A Linux bridge interface (commonly called 'vmbrX') is needed to connect guests to the underlying physical network. It can be thought of as a virtual switch which the guests and physical interfaces are connected to. This section provides some examples on how the network can be set up to accommodate different use cases like redundancy with a 'bond', 'vlans' or 'routed' and 'NAT' setups.

The Software Defined Network is an option for more complex virtual networks in {pve} clusters.

Warning
It’s discouraged to use the traditional Debian tools ifup and ifdown if unsure, as they have some pitfalls like interrupting all guest traffic on ifdown vmbrX but not reconnecting those guest again when doing ifup on the same bridge later.

Apply Network Changes

{pve} does not write changes directly to /etc/network/interfaces. Instead, we write into a temporary file called /etc/network/interfaces.new, this way you can do many related changes at once.

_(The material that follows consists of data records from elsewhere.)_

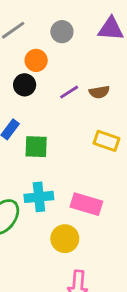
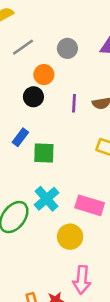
purple line: (69, 92) -> (74, 103), turned -54
cyan cross: (39, 197) -> (47, 199), turned -35

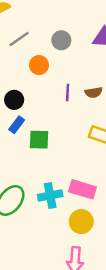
black circle: (33, 97) -> (14, 100), moved
cyan cross: (47, 199) -> (50, 195), moved, turned 30
yellow circle: (70, 237) -> (81, 222), moved

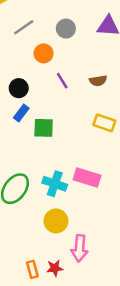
purple line: (68, 92) -> (62, 81), moved, turned -35
cyan cross: (50, 195) -> (55, 184), turned 30
yellow circle: (81, 222) -> (56, 221), moved

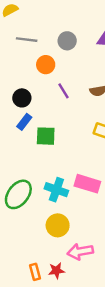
gray line: (24, 27) -> (27, 40), turned 42
pink arrow: (80, 248) -> (80, 252), turned 75

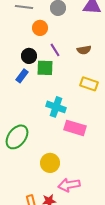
black circle: (22, 98) -> (29, 56), moved
green square: (46, 136) -> (45, 68), moved
cyan cross: (56, 190) -> (56, 107), moved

This also allows to ensure your changes are correct before applying, as a wrong network configuration may render a node inaccessible.

Live-Reload Network with ifupdown2

With the recommended 'ifupdown2' package (default for new installations since {pve} 7.0), it is possible to apply network configuration changes without a reboot. If you change the network configuration via the GUI, you can click the 'Apply Configuration' button. This will move changes from the staging interfaces.new file to /etc/network/interfaces and apply them live.

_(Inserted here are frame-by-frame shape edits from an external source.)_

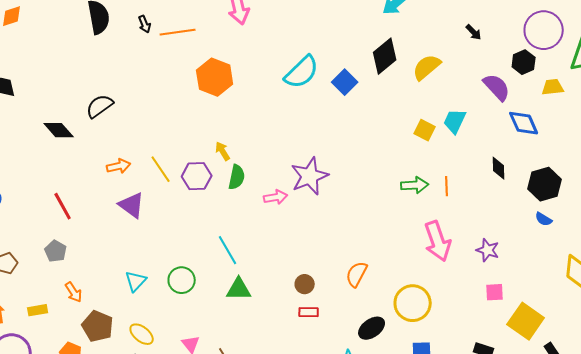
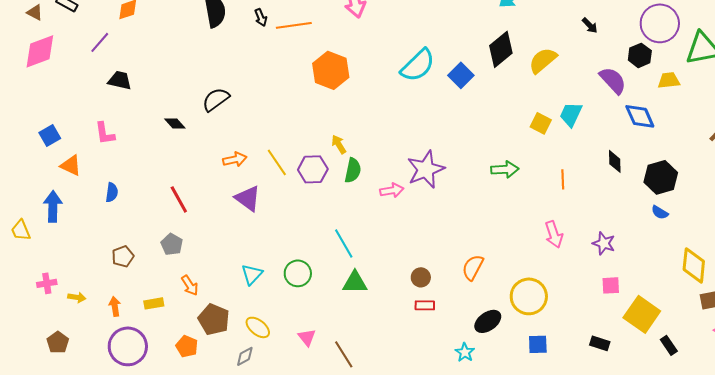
black diamond: (59, 130) -> (175, 123), size x0.7
green arrow: (415, 185) -> (505, 169), moved
pink arrow: (438, 241) -> (554, 234), size x0.7

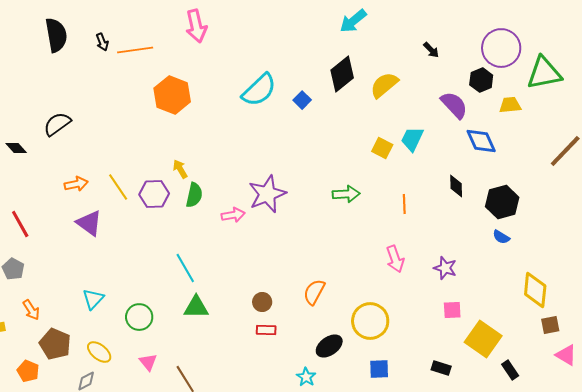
blue square: (461, 75) -> (302, 100), size x0.7
green circle: (298, 273) -> (139, 317), moved

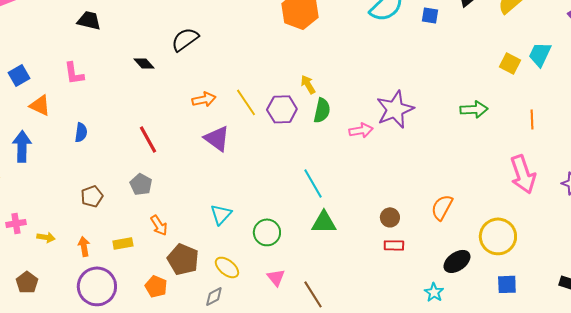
blue square: (302, 100) -> (430, 15), turned -36
pink arrow: (395, 259) -> (523, 174), size x1.4

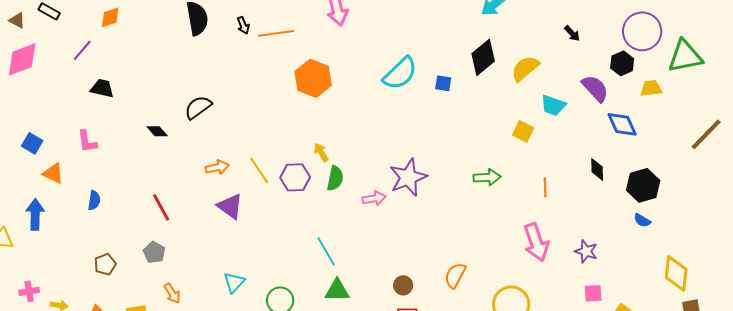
cyan trapezoid: (540, 54) -> (553, 105), moved, turned -96
blue square: (19, 75) -> (32, 143), turned -30

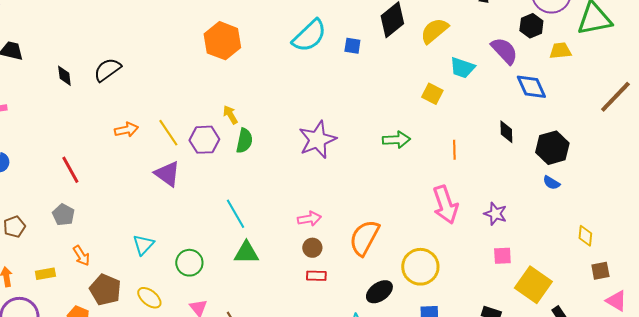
black diamond: (157, 131) -> (64, 76), moved, turned 35
pink arrow: (374, 198) -> (309, 219), moved
purple triangle: (230, 206) -> (167, 174), moved
yellow diamond: (676, 273) -> (585, 236), size x0.6
orange semicircle: (455, 275) -> (364, 238), size x1.4

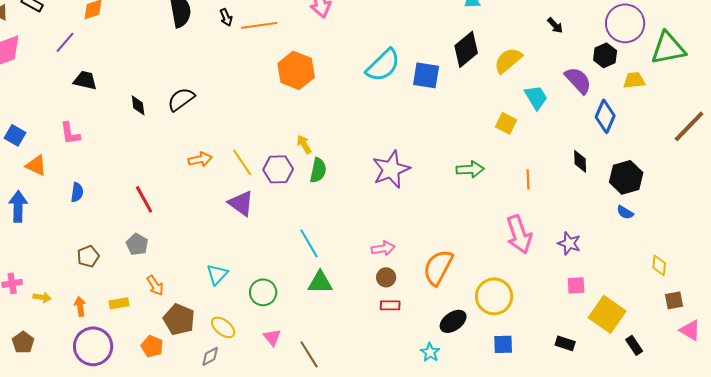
blue square: (352, 46) -> (426, 75), size x1.6
cyan trapezoid: (462, 68) -> (536, 97), turned -140
blue diamond: (531, 87) -> (605, 116), turned 48

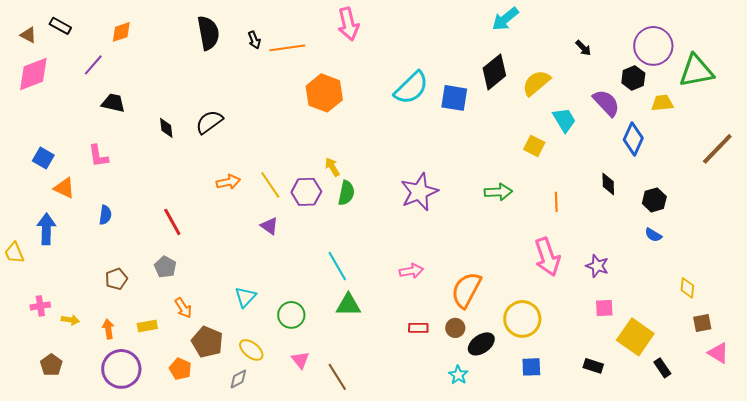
black hexagon: (626, 177) -> (654, 200), size x0.7
purple triangle: (241, 203) -> (269, 226), size x0.7
brown circle: (386, 277) -> (455, 328), moved

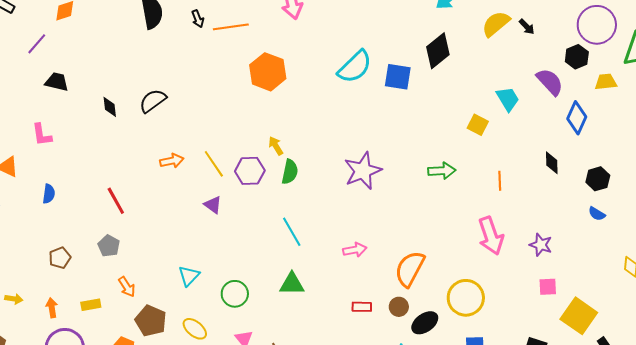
yellow semicircle: (536, 83) -> (496, 24), moved
cyan line: (337, 266) -> (292, 232), moved

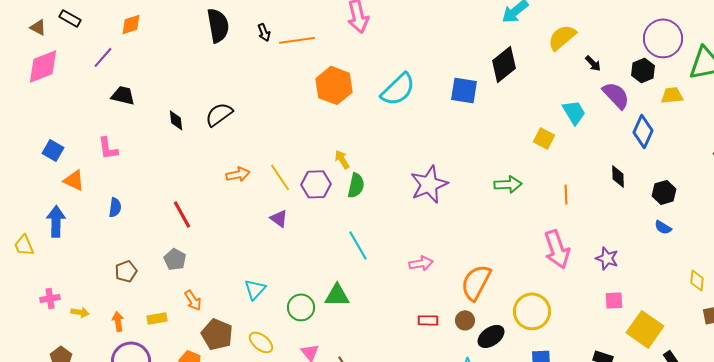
black arrow: (527, 27) -> (593, 63), moved
cyan semicircle: (355, 67) -> (398, 89), moved
green triangle: (292, 284) -> (337, 295), moved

If you made manual changes directly to the /etc/network/interfaces file, you can apply them by running ifreload -a

Note
If you installed {pve} on top of Debian, or upgraded to {pve} 7.0 from an older {pve} installation, make sure 'ifupdown2' is installed: apt install ifupdown2

Reboot Node to Apply

Another way to apply a new network configuration is to reboot the node. In that case the systemd service pvenetcommit will activate the staging interfaces.new file before the networking service will apply that configuration.

Naming Conventions

We currently use the following naming conventions for device names:

  • Ethernet devices: en*, systemd network interface names. This naming scheme is used for new {pve} installations since version 5.0.

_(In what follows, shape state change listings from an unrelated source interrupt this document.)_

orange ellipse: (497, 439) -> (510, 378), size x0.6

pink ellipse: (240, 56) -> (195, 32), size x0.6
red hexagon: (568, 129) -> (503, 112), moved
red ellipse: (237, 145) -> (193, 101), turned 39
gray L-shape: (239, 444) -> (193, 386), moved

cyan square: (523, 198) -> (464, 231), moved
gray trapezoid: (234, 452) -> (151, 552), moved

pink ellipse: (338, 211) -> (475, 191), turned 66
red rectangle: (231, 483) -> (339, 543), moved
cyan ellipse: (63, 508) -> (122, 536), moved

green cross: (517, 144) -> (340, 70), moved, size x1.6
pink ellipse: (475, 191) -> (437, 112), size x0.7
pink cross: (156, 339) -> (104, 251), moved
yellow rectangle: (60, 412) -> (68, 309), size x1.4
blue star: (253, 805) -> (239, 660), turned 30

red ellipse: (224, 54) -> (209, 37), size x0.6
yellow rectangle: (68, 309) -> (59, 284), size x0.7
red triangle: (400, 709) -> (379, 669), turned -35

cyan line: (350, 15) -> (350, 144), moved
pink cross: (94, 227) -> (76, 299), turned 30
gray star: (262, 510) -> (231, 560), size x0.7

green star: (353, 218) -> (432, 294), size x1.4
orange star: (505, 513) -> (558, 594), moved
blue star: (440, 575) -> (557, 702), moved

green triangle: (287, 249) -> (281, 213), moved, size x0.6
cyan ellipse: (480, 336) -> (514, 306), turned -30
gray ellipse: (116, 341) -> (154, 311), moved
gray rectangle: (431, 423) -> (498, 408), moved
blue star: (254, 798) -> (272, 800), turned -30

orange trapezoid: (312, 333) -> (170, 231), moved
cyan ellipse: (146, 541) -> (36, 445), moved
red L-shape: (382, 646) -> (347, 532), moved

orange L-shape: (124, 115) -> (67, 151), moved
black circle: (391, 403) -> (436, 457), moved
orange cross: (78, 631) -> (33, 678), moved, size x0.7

  • Ethernet devices: eth[N], where 0 ≤ N (eth0, eth1, …​) This naming scheme is used for {pve} hosts which were installed before the 5.0 release. When upgrading to 5.0, the names are kept as-is.

  • Bridge names: Commonly vmbr[N], where 0 ≤ N ≤ 4094 (vmbr0 - vmbr4094), but you can use any alphanumeric string that starts with a character and is at most 10 characters long.

  • Bonds: bond[N], where 0 ≤ N (bond0, bond1, …​)

  • VLANs: Simply add the VLAN number to the device name, separated by a period (eno1.50, bond1.30)

This makes it easier to debug networks problems, because the device name implies the device type.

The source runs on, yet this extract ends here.